Coaching Skills Are Not The Same As Business Skills

I wonder if there is a common DNA strand that all good coaches have in common? I am not referring to the scientific DNA but rather to your professional DNA.

Wiki says that DNA is a molecule that carries the genetic instructions used in the growth, development, functioning and reproduction of all known living organisms. So, what are your unique instructions that are used in your business growth, development, functioning and coaching?

The following are the coaching DNA skills that I think all good coaches have in common. They include; curiosity, good listener, good communicator, patience, ability to get the client to believe in themselves, ability to look at things from different perspectives, create a safe environment, emphatic and tuned into the feelings of the client, motivator, committed to the client’s success, willing to speak the unpopular thoughts, non-judgmental, inspire others, willing to hold the client accountable.

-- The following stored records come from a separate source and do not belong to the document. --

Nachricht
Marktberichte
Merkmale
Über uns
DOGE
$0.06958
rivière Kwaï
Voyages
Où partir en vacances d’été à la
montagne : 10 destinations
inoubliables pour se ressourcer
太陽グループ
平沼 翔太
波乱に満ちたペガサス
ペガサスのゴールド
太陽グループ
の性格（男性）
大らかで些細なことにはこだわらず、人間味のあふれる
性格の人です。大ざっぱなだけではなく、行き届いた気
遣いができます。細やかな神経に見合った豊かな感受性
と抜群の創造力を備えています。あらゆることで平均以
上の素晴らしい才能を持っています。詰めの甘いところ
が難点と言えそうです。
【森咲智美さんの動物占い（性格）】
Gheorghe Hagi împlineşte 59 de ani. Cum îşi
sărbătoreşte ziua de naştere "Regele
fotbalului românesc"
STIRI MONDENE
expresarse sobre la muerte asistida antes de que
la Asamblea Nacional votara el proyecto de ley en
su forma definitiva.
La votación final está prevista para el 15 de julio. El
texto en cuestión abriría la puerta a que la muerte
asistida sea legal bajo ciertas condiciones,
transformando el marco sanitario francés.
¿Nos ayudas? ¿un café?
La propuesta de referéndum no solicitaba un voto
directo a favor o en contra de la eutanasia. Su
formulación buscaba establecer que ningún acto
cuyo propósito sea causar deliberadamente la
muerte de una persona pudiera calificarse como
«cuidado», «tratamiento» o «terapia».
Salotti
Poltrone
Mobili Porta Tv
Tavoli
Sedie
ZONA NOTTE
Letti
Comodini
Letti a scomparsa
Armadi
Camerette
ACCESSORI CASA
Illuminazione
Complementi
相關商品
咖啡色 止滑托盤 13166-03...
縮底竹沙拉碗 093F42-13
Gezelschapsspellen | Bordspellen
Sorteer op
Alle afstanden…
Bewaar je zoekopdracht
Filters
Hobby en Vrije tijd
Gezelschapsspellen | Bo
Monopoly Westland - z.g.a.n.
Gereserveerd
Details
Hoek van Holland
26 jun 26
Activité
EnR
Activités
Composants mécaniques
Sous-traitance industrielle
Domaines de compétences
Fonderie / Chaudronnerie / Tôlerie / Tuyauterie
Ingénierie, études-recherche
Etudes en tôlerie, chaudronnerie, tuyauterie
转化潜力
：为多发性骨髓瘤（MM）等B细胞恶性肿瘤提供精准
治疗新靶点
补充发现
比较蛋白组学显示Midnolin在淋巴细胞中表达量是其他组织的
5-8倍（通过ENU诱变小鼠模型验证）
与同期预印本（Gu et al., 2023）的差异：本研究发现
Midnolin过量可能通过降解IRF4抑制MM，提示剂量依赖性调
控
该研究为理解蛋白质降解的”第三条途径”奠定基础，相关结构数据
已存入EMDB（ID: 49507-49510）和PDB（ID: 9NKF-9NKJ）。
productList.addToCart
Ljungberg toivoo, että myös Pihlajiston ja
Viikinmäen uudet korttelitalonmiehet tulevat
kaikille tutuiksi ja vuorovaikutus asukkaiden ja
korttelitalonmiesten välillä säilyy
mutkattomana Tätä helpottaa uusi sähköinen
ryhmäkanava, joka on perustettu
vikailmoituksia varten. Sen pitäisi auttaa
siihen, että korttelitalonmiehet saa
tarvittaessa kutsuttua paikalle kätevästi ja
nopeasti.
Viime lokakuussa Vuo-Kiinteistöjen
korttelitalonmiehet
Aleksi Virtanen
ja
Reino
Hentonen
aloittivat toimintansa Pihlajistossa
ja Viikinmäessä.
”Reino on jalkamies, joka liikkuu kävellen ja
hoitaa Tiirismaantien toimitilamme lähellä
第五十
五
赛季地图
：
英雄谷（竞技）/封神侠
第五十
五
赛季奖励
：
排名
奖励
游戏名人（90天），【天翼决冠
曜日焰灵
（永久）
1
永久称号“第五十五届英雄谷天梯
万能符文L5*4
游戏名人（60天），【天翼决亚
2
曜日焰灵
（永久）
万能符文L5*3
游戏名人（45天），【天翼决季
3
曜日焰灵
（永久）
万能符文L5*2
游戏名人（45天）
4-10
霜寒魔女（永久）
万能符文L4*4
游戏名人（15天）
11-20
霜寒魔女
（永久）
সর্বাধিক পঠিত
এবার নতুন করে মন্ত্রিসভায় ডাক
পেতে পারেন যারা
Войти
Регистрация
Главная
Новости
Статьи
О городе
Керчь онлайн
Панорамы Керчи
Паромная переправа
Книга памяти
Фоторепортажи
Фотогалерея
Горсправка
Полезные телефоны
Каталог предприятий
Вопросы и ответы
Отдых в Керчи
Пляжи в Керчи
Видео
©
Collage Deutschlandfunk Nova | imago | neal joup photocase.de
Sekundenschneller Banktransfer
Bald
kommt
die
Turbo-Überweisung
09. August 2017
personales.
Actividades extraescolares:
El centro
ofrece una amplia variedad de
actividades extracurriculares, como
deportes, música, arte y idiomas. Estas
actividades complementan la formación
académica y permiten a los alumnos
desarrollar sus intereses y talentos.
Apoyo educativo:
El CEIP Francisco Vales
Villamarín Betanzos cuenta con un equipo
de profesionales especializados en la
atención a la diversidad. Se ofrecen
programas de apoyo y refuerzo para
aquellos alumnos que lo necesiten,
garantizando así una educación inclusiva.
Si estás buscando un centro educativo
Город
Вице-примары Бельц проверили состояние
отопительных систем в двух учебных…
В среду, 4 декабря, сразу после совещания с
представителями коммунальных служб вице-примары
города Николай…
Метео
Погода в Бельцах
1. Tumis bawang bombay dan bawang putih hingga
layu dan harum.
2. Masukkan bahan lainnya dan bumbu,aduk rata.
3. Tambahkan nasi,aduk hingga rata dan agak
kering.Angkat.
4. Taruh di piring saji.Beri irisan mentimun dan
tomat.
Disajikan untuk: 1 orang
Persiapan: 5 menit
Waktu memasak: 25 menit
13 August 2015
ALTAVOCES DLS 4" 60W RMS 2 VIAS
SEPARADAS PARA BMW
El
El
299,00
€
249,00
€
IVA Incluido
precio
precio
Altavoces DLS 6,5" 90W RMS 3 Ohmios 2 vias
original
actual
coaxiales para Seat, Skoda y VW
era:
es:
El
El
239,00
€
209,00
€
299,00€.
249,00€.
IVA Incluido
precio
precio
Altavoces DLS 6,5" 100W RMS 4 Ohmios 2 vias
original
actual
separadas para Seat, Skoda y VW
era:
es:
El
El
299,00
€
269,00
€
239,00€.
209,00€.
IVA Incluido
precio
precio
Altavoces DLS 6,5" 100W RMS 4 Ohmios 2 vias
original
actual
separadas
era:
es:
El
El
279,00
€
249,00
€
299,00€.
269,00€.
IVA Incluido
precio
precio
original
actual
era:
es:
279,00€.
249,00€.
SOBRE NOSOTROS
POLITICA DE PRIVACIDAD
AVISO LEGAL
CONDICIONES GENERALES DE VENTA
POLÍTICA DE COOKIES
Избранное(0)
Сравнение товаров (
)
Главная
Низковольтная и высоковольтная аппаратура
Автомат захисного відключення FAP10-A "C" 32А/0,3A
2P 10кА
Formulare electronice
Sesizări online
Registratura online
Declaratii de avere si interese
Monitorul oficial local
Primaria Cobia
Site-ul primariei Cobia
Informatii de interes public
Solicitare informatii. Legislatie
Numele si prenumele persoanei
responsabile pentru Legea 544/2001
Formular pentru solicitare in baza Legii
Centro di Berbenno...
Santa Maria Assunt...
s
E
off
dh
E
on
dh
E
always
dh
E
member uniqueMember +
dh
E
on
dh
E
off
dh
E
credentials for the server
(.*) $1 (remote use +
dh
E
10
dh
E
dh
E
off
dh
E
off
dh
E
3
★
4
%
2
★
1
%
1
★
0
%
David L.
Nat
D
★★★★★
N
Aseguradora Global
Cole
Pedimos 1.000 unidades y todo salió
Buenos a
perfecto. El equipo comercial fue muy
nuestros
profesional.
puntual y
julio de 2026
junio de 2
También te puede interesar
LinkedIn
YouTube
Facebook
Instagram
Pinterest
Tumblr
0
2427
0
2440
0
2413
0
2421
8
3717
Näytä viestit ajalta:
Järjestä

If we look at the things that make up our professional DNA the list would probably include many things that are not essential to coaching. One of the interesting things about the scientific DNA is that a large part of it (more than 98% for humans) is non-coding, meaning that these sections do not serve as patterns for protein sequences. The business skills that are not on my coaching DNA list are; knowledge of the client’s business, expertise in the area of the client’s problems, decision maker, need to lead, need to win, competitive, need for public acknowledgement, and the list could go on.

I think that what confuses some coaches is that fact that the potential client is usually judging us on our non-coaching DNA skill set. Since they are not sure how to evaluate if you are a good coach, they resort to evaluating your business skills (DNA) or experience. This then has a tendency to carry over into the coaching where they expect you to share or teach those business skills.

This is like the old story about giving a man a fish or teaching him how to fish. If we give the client the business answer the only value they have is how to solve that one problem if it ever comes up again. But if we use our coaching skills (DNA) to show them how to solve the problem themselves, then they have a tool that can be used over and over to solve many types of problems.

Coaches need to recognize that what may be important in the sales conversation is not what is important in the coaching conversation. Sell your non-coaching business DNA skills when necessary, but practice your coaching DNA skills at all times with the client.